**** MATERIALS PROVIDED

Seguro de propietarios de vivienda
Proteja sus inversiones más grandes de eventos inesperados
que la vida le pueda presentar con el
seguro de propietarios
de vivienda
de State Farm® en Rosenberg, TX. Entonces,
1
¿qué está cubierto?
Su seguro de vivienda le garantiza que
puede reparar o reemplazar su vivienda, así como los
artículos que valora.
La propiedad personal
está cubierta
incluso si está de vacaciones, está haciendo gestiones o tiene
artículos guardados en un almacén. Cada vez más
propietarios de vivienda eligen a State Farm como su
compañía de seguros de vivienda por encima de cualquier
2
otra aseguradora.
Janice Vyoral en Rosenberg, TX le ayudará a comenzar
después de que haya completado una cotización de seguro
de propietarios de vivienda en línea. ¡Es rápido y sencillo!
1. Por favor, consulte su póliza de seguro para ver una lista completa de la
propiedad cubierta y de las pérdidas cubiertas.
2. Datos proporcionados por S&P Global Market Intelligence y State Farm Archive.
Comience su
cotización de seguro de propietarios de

********

#### HOW TO COMPLETE THIS TASK:
Having output the line that contains "Janice Vyoral en", stop. Every line before it, back to the first line of the data, must be reproduced exactly.

#### RESULT OF THIS EXERCISE:
Seguro de propietarios de vivienda
Proteja sus inversiones más grandes de eventos inesperados
que la vida le pueda presentar con el
seguro de propietarios
de vivienda
de State Farm® en Rosenberg, TX. Entonces,
1
¿qué está cubierto?
Su seguro de vivienda le garantiza que
puede reparar o reemplazar su vivienda, así como los
artículos que valora.
La propiedad personal
está cubierta
incluso si está de vacaciones, está haciendo gestiones o tiene
artículos guardados en un almacén. Cada vez más
propietarios de vivienda eligen a State Farm como su
compañía de seguros de vivienda por encima de cualquier
2
otra aseguradora.
Janice Vyoral en Rosenberg, TX le ayudará a comenzar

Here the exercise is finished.